[Top][All Lists]

[Date Prev][Date Next][Thread Prev][Thread Next][Date Index][Thread Index]

Re: [Gcl-devel] Re: gzipped tar file on profiling

From: Camm Maguire
Subject: Re: [Gcl-devel] Re: gzipped tar file on profiling
Date: 30 Dec 2003 17:11:42 -0500
User-agent: Gnus/5.09 (Gnus v5.9.0) Emacs/21.2

Greetings!  Just a preliminary note here -- the overwhelming majority
of the gbc cost with or without sgc is in collecting fixnum garbage.
Furthermore, the vast majority of this is generated in your compiled
lisp code.  

As you probably know, if GCL can figure out that an integer is a
fixnum, usually via proclaims or declares, it will compile it directly
to a machine long integer avoiding any memory allocation.  Otherwise,
it calls the allocating routine make_fixnum.  

At present, the only known (to me) system macro which often
unnecessarily allocates fixnums is dotimes -- if your code uses this a
lot let me know and I'll send you a replacement to try.  

Otherwise these massive calls to make_fixnum are likely in code
written by the compiler.  You likely know which functions of yours
take the most time.  You can look for calls to make_fixnum via the
(disassemble...)  function which will output the generated C code.  A
simple (declare (fixnum i)) or similar where appropriate will likely
eliminate most of the runtime.  

To be a bit more specific, to avoid any allocation, the compiler needs
to know both that the bounds of the integer are appropriate (which can
be gleaned from the (declare...) statement), and that any functions
using the variable as an argument have been compiled to take machine
integer arguments (which information typically comes from
(proclaims...)).  The compiler will "promote" a machine integer to a
lisp object via allocation if the integer is passed to a function
taking lisp objects as arguments.  You also probably know about the
automatic way of making a sys-proclaim.lsp for use by the compiler
in this regard.  Briefly, just load gcl_collectfn.o and execute
(compiler::emit-fn t) before compiling (generating .fn files for each
.lisp file), and then (compiler::make-all-proclaims "*.fn").  Then
load sys-proclaim.lsp before recompiling, or put this load command in
a gcl_cmpinit.lsp file in the source directory.  All this needs to be
automated in my opinion.

The only current drawback of gprof profiling is that compiled lisp
code as conventionally loaded into the program's .data section is all
lumped together in one entry labeled <hicore>.  I'll be working on
improving this at some point.  For now, you can build your final
executable in an alternate way which will retain the identities of the
compiled lisp functions for the purposes of profiling should you be
unable to identify the culprit yourself.  Basically you set the
variable compiler::*default-system-p* to t before compiling, and
instead of using (si::save-system...), do

        (list "module1.o" "module2.o" ...)
        "(progn (lisp-code-to-run-after-loading-and-before-saving))")

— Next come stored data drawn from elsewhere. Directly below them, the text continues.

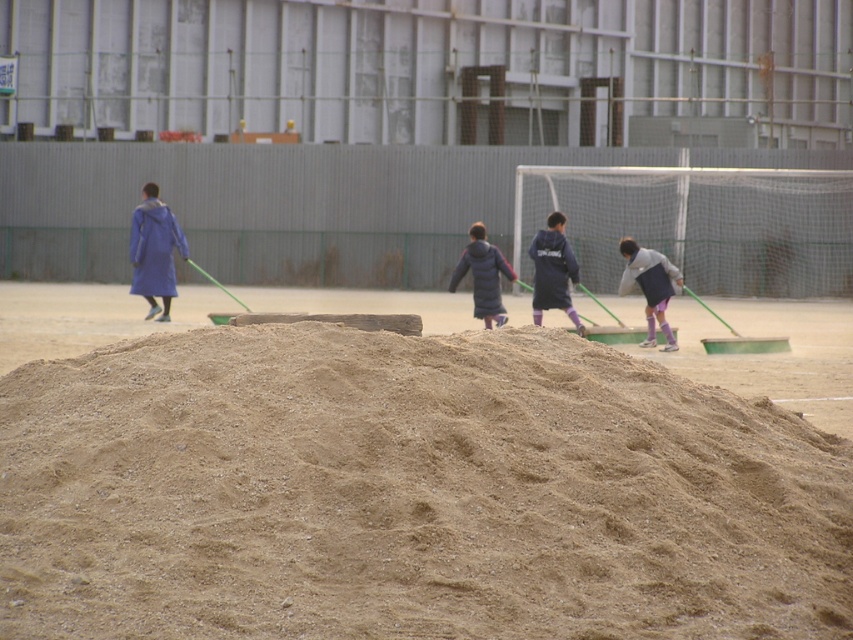 Question: Which is nearer to the matte blue coat at left?

Choices:
 (A) brown sandy mound at center
 (B) light gray fabric jacket at right

Answer: (B)

Question: Where is light gray fabric jacket at right located in relation to dark blue puffy jacket at center in the image?

Choices:
 (A) below
 (B) above

Answer: (A)

Question: Observing the image, what is the correct spatial positioning of matte blue coat at left in reference to light gray fabric jacket at right?

Choices:
 (A) left
 (B) right

Answer: (A)

Question: Where is light gray fabric jacket at right located in relation to dark blue fleece jacket at center in the image?

Choices:
 (A) left
 (B) right

Answer: (B)

Question: Which object is the farthest from the matte blue coat at left?

Choices:
 (A) dark blue fleece jacket at center
 (B) brown sandy mound at center

Answer: (B)

Question: Which point appears farthest from the camera in this image?

Choices:
 (A) (136, 252)
 (B) (560, 300)

Answer: (A)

Here is how I do this for acl2 (this method is alas required on some

BINARIES:=acl2-fns.o axioms.o basis.o translate.o type-set-a.o type-set-b.o 
rewrite.o simplify.o \
          bdd.o other-processes.o induct.o history-management.o prove.o 
defuns.o proof-checker-a.o\
          defthm.o other-events.o ld.o proof-checker-b.o tutorial.o 
interface-raw.o \
          linear-a.o linear-b.o non-linear.o TMP1.o
BIN:=$(patsubst %,"%",$(BINARIES))

INIT:=(initialize-acl2 (quote include-book) *acl2-pass-2-files* t t)
POST:=(load \"foo.lsp\")\
      (setq compiler::*default-system-p* nil)\
      (in-package \"acl2\")\
      (save-acl2 (quote (initialize-acl2 (quote include-book) 
*acl2-pass-2-files* t)) \"saved_acl2\"))

nsaved_acl2: foo.lsp
        echo '(load "foo.lsp")(in-package "acl2")(compile-acl2)' | gcl
        echo '(load "foo.lsp")(in-package "acl2")(load-acl2)$(INIT)' | gcl
        echo '(compiler::link (list $(BIN)) "$@" "$(POST)" "" nil)' |gcl

I'd be interested in knowing any results, as my current guess is that
Allegro can infer a fixnum where we cannot at present.  If you can
give me the details of such misinference, I can try to fix it.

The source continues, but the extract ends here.